A point object O can move along vertical line AB as shown in the figure. When the image of the object is first visible to D then it is released at \[t=0\] from rest from A. The time for which object will remain visible from D is –
             

\[\begin{align}
  & \text{A) }\sqrt{\dfrac{6L}{g}} \\
 & \text{B) }\sqrt{\dfrac{2L}{g}} \\
 & \text{C) }\sqrt{\dfrac{3L}{g}} \\
 & \text{D) t}\to \text{ }\infty \\
\end{align}\]

Answer 1

Hint: We are given a system of plane mirror and an observer at a point between the object and the mirror. We need to find the relation that will help us understand the image formation and possibility of being observed at the given point.

Complete answer:
A vertical plane mirror of length L is kept in front of an observer at point D, which is at distance \[\dfrac{L}{2}\] from the mirror and the plane of object.
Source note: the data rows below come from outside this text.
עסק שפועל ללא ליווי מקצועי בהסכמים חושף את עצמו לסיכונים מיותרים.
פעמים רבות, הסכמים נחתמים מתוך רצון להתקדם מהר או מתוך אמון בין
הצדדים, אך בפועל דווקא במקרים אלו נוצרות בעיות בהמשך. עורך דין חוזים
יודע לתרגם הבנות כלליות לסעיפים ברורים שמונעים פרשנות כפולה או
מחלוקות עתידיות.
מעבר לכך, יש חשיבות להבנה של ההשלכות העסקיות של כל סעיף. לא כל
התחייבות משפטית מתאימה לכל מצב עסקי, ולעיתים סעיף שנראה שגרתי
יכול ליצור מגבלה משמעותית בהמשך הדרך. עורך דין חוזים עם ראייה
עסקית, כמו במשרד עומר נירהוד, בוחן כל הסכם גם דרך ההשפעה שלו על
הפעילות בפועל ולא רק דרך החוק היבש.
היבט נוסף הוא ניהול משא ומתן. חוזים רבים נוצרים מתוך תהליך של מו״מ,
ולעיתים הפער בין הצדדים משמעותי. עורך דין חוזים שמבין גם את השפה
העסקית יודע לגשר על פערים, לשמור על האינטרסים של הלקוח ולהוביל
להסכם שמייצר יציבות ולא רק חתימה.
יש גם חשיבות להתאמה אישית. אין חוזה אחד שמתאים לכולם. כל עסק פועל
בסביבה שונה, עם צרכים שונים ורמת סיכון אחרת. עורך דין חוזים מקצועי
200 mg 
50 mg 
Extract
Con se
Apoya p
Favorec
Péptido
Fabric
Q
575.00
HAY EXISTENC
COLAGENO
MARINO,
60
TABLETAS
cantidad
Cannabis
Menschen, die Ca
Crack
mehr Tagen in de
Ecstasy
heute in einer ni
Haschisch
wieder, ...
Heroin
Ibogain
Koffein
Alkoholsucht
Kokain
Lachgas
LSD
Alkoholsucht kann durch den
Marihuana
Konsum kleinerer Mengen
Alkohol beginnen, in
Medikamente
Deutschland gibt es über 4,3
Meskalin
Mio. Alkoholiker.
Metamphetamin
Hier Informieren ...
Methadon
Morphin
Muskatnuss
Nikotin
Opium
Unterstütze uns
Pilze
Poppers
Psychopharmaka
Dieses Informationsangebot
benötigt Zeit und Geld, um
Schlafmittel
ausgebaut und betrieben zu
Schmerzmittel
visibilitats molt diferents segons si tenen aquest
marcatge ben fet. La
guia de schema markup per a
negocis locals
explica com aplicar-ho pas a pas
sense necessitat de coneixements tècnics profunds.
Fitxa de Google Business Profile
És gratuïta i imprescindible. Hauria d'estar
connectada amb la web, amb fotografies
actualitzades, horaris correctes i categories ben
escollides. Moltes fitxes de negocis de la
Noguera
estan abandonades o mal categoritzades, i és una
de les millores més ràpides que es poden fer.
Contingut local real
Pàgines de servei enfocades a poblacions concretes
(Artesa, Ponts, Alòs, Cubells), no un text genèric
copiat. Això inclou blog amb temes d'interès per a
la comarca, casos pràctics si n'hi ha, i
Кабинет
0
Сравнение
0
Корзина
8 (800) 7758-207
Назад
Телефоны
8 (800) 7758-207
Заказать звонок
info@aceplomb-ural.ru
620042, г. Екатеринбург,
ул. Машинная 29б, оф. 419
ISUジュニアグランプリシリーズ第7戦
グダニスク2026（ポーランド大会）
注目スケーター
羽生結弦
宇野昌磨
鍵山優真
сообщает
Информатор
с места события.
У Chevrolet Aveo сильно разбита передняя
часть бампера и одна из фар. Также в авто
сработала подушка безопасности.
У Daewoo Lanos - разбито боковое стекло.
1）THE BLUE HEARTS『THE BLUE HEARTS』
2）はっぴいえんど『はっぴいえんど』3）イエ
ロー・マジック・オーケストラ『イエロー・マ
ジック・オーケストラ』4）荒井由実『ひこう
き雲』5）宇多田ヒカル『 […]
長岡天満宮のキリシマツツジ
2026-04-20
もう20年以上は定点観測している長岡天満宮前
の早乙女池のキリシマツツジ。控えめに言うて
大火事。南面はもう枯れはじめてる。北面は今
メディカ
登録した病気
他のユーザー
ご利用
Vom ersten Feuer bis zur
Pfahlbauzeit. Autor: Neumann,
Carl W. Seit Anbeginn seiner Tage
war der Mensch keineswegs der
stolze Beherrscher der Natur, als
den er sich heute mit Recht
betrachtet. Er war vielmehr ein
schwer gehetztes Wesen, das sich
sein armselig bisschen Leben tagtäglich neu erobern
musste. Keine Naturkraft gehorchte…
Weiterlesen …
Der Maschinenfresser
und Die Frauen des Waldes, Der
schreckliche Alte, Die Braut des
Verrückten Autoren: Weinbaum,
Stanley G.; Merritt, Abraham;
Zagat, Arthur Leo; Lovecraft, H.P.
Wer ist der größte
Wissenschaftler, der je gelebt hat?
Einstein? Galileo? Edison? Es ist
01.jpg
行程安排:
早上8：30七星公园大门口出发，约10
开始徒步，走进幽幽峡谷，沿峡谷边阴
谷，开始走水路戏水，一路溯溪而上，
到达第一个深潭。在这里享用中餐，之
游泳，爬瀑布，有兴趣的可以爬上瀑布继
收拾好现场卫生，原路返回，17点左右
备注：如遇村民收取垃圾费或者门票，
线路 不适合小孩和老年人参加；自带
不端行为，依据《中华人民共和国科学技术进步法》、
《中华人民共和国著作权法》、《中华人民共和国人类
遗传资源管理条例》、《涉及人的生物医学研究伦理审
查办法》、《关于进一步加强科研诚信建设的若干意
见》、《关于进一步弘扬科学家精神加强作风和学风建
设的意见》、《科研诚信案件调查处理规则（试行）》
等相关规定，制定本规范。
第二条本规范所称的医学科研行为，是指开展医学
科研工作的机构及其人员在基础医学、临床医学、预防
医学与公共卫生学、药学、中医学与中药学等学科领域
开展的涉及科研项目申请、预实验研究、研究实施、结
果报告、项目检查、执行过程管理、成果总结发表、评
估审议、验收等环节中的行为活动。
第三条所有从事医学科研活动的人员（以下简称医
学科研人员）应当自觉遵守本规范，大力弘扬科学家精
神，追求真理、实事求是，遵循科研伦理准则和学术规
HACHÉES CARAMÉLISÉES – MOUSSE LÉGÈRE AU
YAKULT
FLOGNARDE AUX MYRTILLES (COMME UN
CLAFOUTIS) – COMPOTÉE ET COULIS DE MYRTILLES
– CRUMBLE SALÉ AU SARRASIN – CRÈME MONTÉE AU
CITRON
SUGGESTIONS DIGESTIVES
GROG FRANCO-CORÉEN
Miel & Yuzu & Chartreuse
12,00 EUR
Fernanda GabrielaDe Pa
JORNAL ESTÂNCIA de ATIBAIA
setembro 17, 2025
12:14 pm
The object is moving along the line AB as shown in the figure.
It is given that at a point along AB starting from one end, the image of the object becomes visible to the observer at D. We need to find how long will the image be visible for the observer at point D.

We can see from the figure below that we can derive a few conclusions from the triangle properties. The angles opposite to the sides of a triangle are equal, for a right-angled triangle, the angle will be \[{{45}^{0}}\]. Also, the converse of this theorem is valid. We get the figure as per the conditions as shown below.
          

Now, we understand that the object will be visible at D between the area where the ray of reflection passes through the point D. The object can be viewed by the observer at D when it is in the length –
\[\begin{align}
  & {{L}_{eff}}=L+\dfrac{L}{2}+\dfrac{L}{2}+L \\
 & \Rightarrow {{L}_{eff}}=3L \\
\end{align}\]
Now, we can use the equation of motion in one dimension to solve the time duration for the image being visible at D.
\[\begin{align}
  & S=ut+\dfrac{1}{2}g{{t}^{2}} \\
 & \text{but, } \\
 & \text{initial velocity, }u=0 \\
 & \Rightarrow S=\dfrac{1}{2}g{{t}^{2}} \\
 & \Rightarrow t=\sqrt{\dfrac{2S}{g}} \\
\end{align}\]
In our problem, the total distance is given as 3L, so we can compute the time duration as –
\[\begin{align}
  & t=\sqrt{\dfrac{2S}{g}} \\
 & \Rightarrow t=\sqrt{\dfrac{2.3L}{g}} \\
 & \therefore t=\sqrt{\dfrac{6L}{g}} \\
\end{align}\]
The time for which the object will be visible at the point D is \[\sqrt{\dfrac{6L}{g}}\].

The correct answer is option A.

Note:
We have used the triangle property in the whole solution. The sides of a triangle can be equal if the opposite angles of these sides are equal. The length of the sides should be considered carefully to avoid confusion between the two lengths.